Sunday, August 16 will mark the 20th anniversary of Ellen’s Run, an annual race and walk leading the fight against breast cancer on the East End. The run, sponsored by The Ellen Hermanson Foundation, is a community celebration of life.
“It all began the year after my sister Ellen died,” says Julie Ratner, the creator of Ellen’s Run and the chair of the Ellen Hermanson Foundation. Ratner remembers creating the first Ellen’s Run, a small, local fundraiser, for two reasons: “to continue the work that was so important to Ellen in her lifetime and to do something for her memory to live on for
her daughter, who was only six years old when she died.”
Ellen Hermanson was a remarkable warrior in the fight against breast cancer, both in her own personal journey and as an activist in curing the disease. Diagnosed in 1989, Hermanson was only in her 30s when her battle with breast cancer began, still nursing her newborn daughter. After six years of passionate writing and strong advocacy for progress in research, Hermanson passed away in 1995, leaving behind a newfound passion in her sister.
Ratner organized the first Ellen’s Run in 1996 with few expectations. “We didn’t have a mission or direction,” she says. “I had no idea we’d be around 20 years later.” But the large turnout and success of the event sparked an enormous movement on the East End, headed by Ratner.
Within the following year, Ratner started the Ellen Hermanson Foundation, a nonprofit organization that funds educational outreach and early detection for under-served communities of women, psychosocial support for breast cancer survivors and their families on Eastern Long Island and the Ellen Hermanson Breast Center at Southampton Hospital.
The Foundation built Southampton Hospital’s Breast Center in 2009, seeking to address one major goal: “Women on the East End should be able to receive the same care as someone in New York going to an academic medical center. That level of service should be in our community,” Ratner says.
East End breast cancer diagnosis and mortality rates are among the highest in the state. For this reason, the presence of a truly local foundation like the Ellen Hermanson Foundation is crucial for women’s health. “We keep our money in the Hamptons,” Ratner explains. “Other organizations come out here to raise money. We commit to the Hamptons. Where we raise the money is where the money stays.”

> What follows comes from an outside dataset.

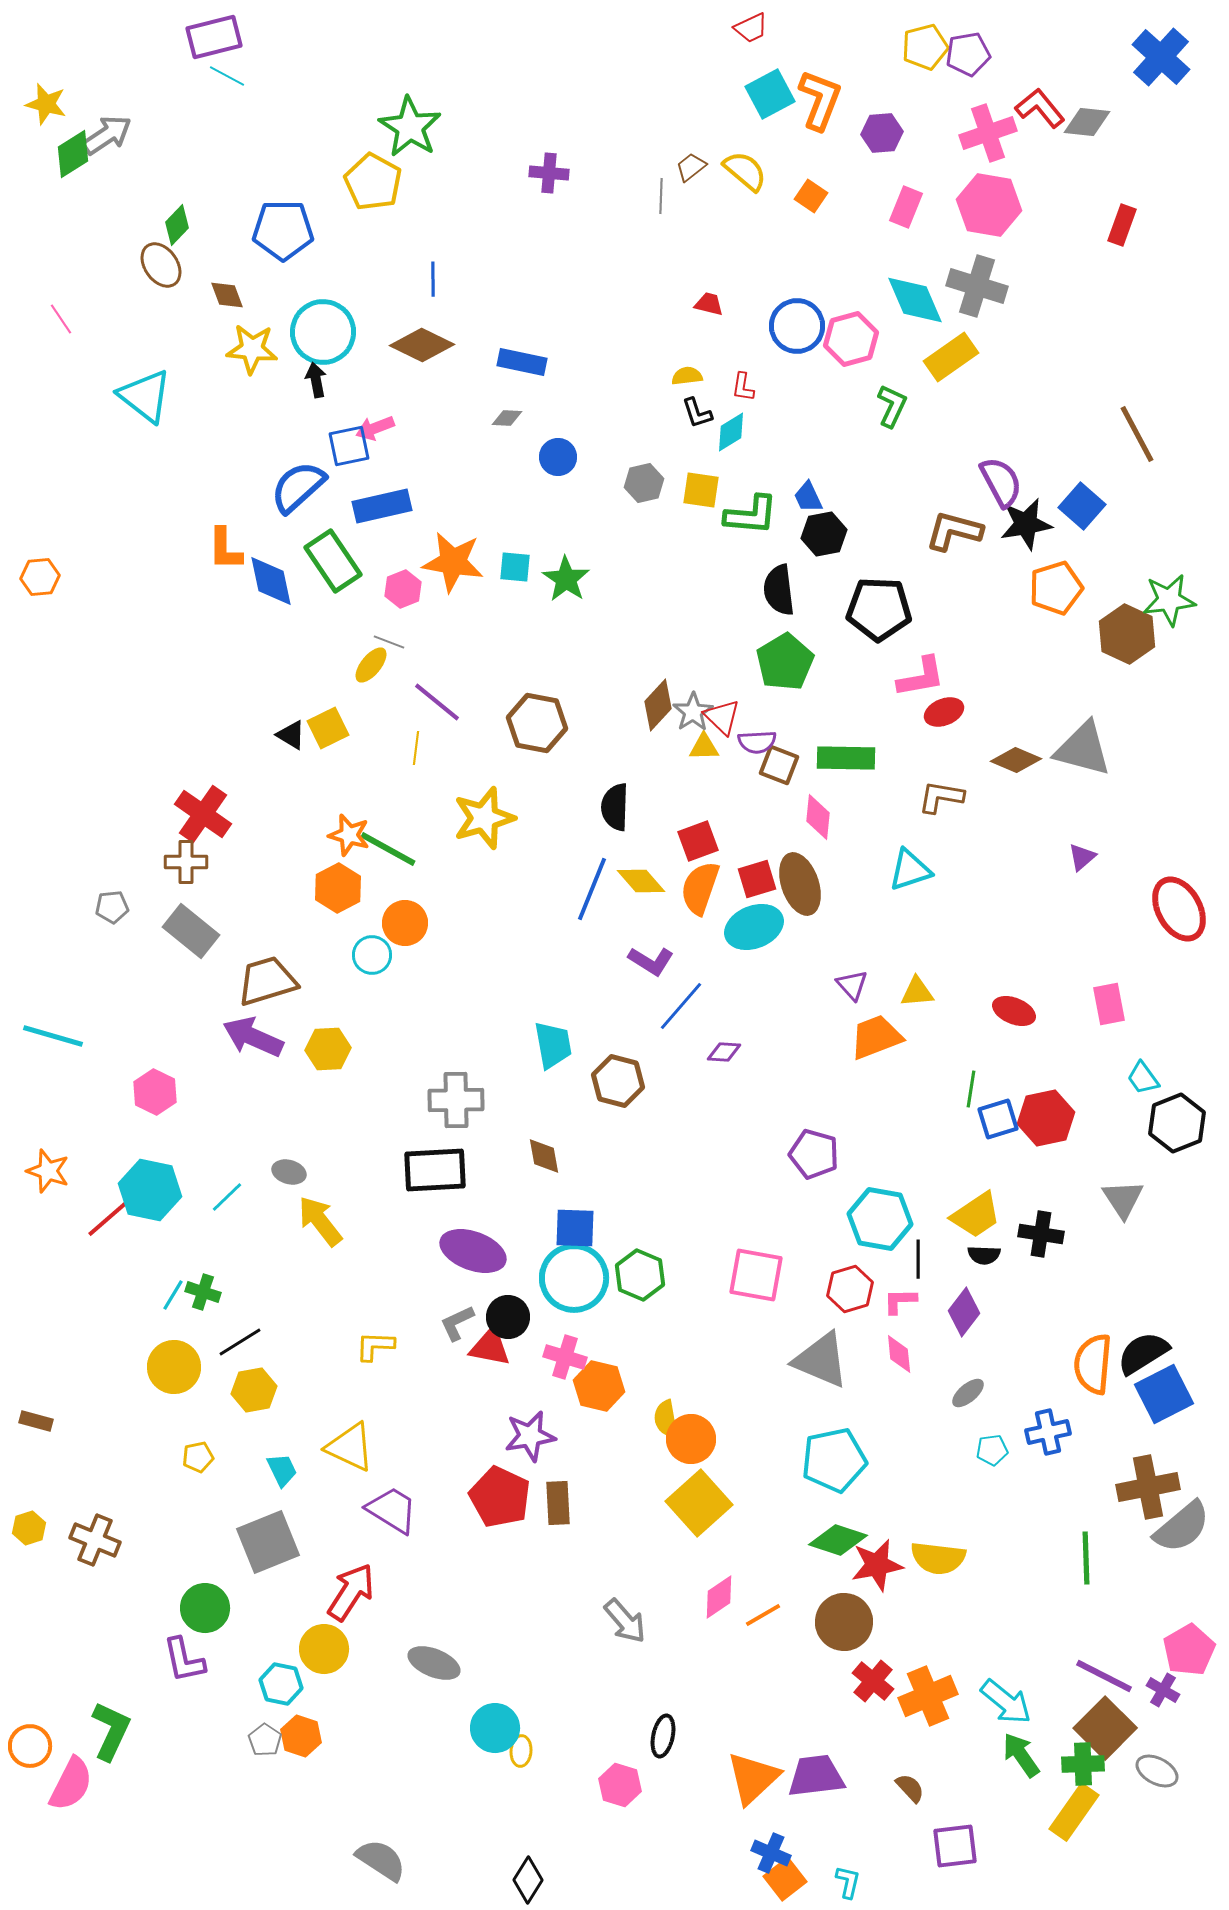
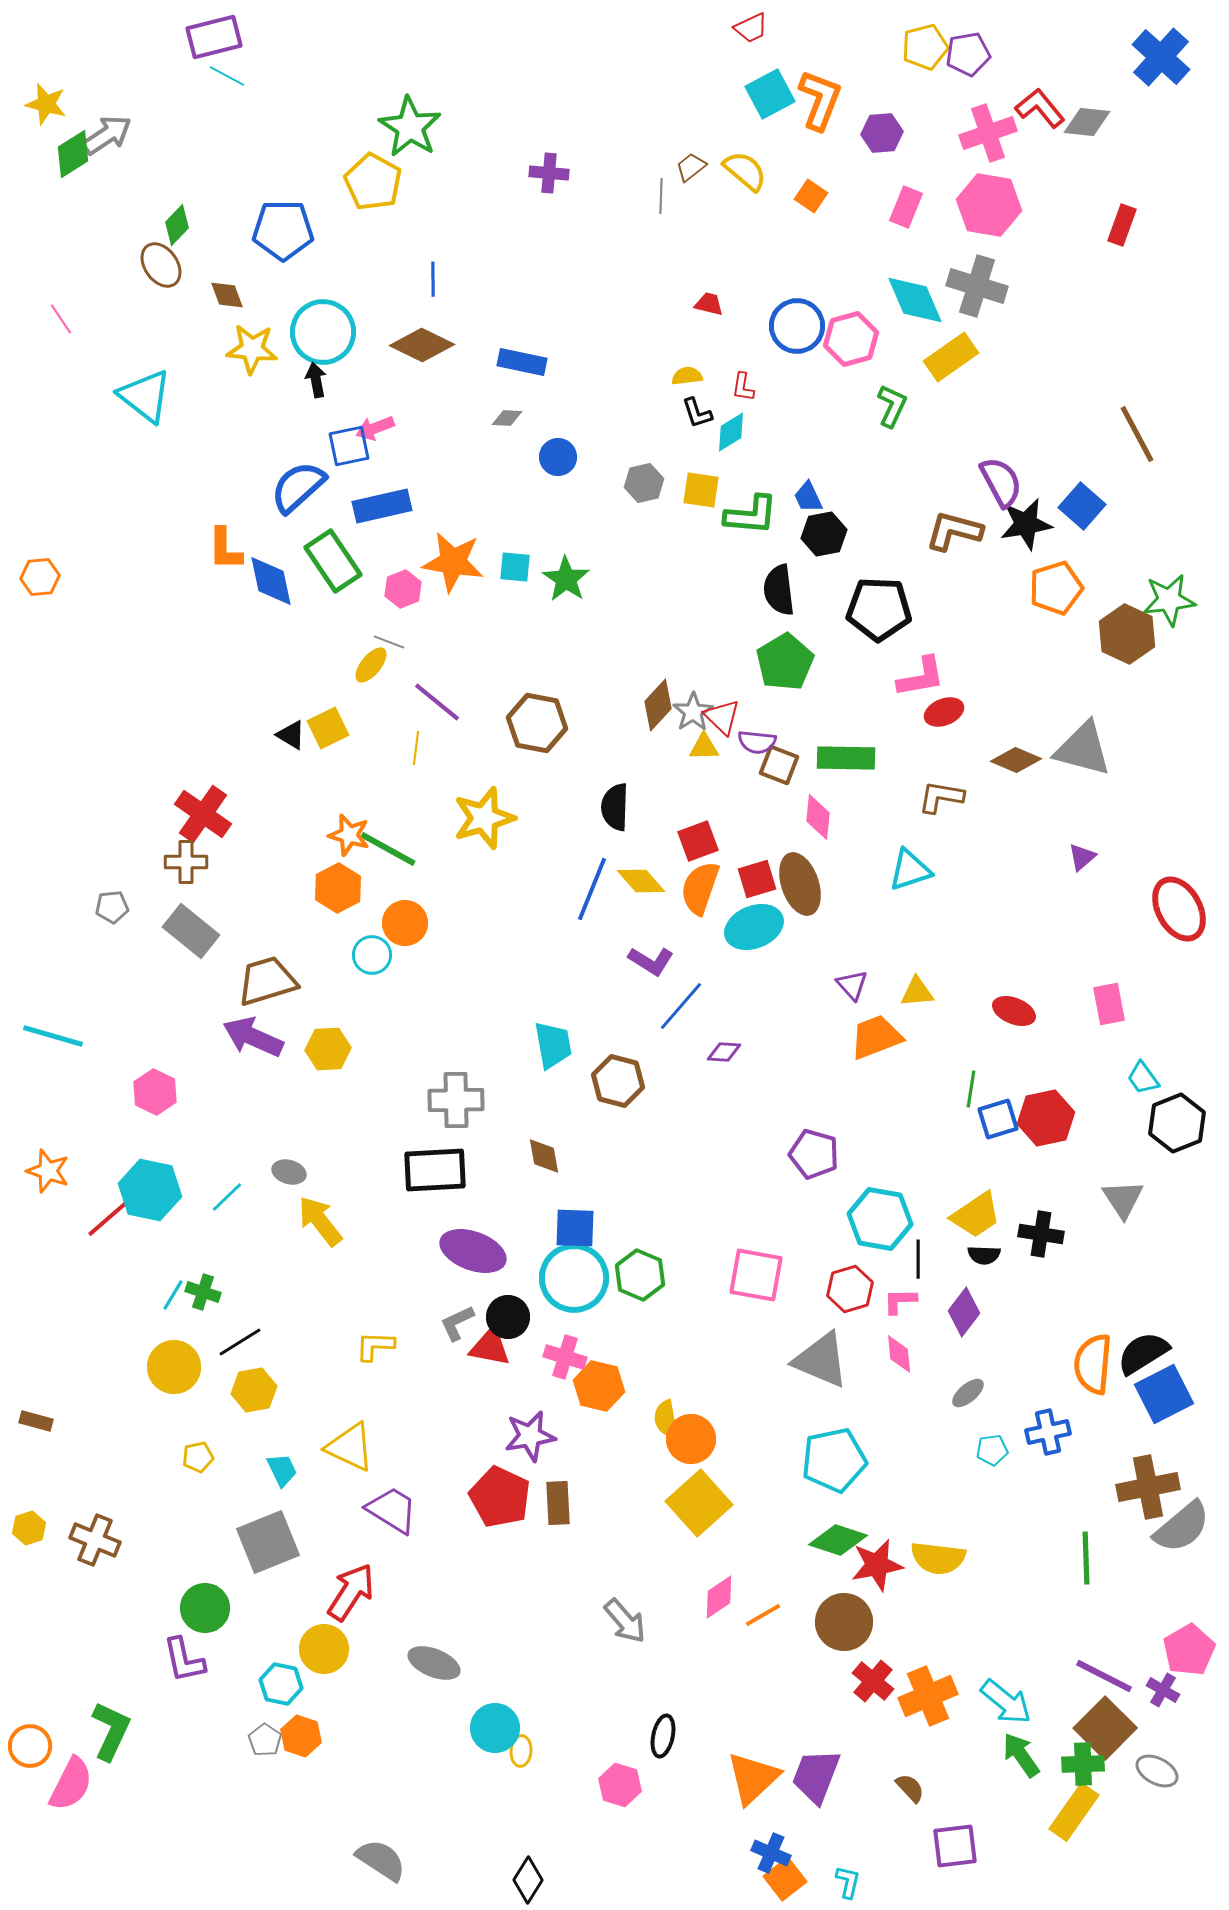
purple semicircle at (757, 742): rotated 9 degrees clockwise
purple trapezoid at (816, 1776): rotated 62 degrees counterclockwise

But the impact that Ellen’s Run has on the East End community goes far beyond fundraising. “Ellen cared deeply about research and finding a cure, but also she understood from her own experience that it takes more than research to battle breast cancer—it takes a community and support.”
Ratner reflects on her relationship with her sister, remembering that despite how close they were, she could not offer the support that Hermanson needed, and that it could only come from the breast cancer community. “She said,” Ratner recalls, “‘that as close as we are, you don’t get what it’s like to live with this, to walk in these shoes.’ She needed the community where everyone was in the same boat. They could support each other with understanding.”
Meeting this need, The Foundation also funds Ellen’s Well, a network of support groups and free psychological and oncological social workers, to support women on the East End who’ve been diagnosed with breast cancer. Ellen’s Run, too, is the foundation’s major event for bringing the community together.
Ellen’s Run starts and ends at Southampton Hospital’s Parrish Hall on Herrick Road. The 3.1-mile course runs through town, down tree- and mansion-lined roads, along the ocean-side blocks and back. The race is rain or shine.
“Every year there are wonderful memories,” Ratner says. “What makes it wonderful is that I know people are benefitting because Ellen lived on this earth. The sadness of her not being here lives alongside the great joy of doing this event and helping people.”